Chroniques Ehpadiennes et Pantalonnades en tous genres

Du combattant le parcours est difficile. Le combattant de base, veux-je dire, celui qui en toute modestie et bonne foi se contente de vouloir visiter l’un de ses proches dans ces nouveaux blockhaus susnommés de ce doux vocable d’Ehpad. Horaires pénitentiaires et strictement réglementés : on vous octroie avec une moue presque gourmande la ½ heure, l’air de regretter que vous ne goûtiez qu’avec dédain la chance, le privilège accordés. Attention ! Gardez-vous du moindre retard ! Même si vous traversez une métropole ou deux départements, l’heure c’est l’heure. La demi-heure se transforme en ¼ d’heure ou en rien du tout, à la moindre incartade sur les horaires. On ne plaisante pas ! Prenez bien aussi vos précautions quant à votre vessie. Ici, à l’Ehpad, on ne pisse pas, Monsieur. Les toilettes sont interdites au visiteur porteur de tous les miasmes ! N’arrivez pas non plus en avance, vous serez tancé et renvoyé à votre véhicule. Avant l’heure, ce n’est pas l’heure.

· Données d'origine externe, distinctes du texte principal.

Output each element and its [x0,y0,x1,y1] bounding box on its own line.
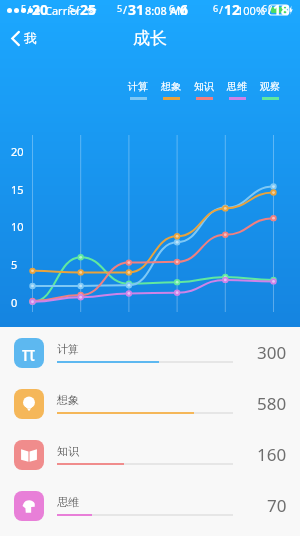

La pantalonnade commence dès le portail, mais ne s’arrête pas là. Dès que vous mettez un pied dans le sacro-saint hall, on vous regarde, ce serait mal dire « sous le nez », puisqu’il doit être caché sous le masque réglementairement. On zoome donc sur votre masque, on surveille la giclée réglementaire de gel hydro-alcoolique dans vos paumes bien ouvertes à cet effet. Rite religieux oblige ! Bienheureuse eau bénite que l’on cueille (ou non) dans le bénitier et dont on fait bien ce que l’on veut ! Une voix rogue et un doigt inquisiteur vous indiquent la lecture de l’évangile du jour : le règlement COVID qu’il faut lire et relire. Gare à ceux (dont je suis, je l’avoue) qui prétendent l’avoir déjà lu. J’attends le jour où il faudra le leur réciter par cœur derrière le masque, la visière ou quelque invention grillagée façon confessionnal ! Un ou deux grommellements plus tard, on a enfin le droit de s’avancer à pas prudents vers l’autel, le comptoir veux-je dire où la préposée, sérieuse comme Artaban, sort, façon « sex toy », mais en beaucoup moins drôle, le gadget à température. Commence alors une petite danse, façon contorsions de clown décadent, à seule fin d’approcher la bonne tempe de l’engin sacré que l’autre, du haut de son perchoir (eh oui ! le comptoir est situé bien au-dessus de votre modeste personne condamnée à la place des rampants) abaisse avec une grimace de dégoût vers votre front incliné et comme en prière. Et comme la tempe droite se montre sans doute récalcitrante (la vilaine !), on recommence la même opération avec la gauche, qui, plus docile, lâche le morceau, dévoilant ses précieux 36°. Après quoi, on vous renvoie dehors, au cas où Coro se cacherait traîtreusement dans votre slip ou au creux de vos oreilles, les espions sont capables de tout.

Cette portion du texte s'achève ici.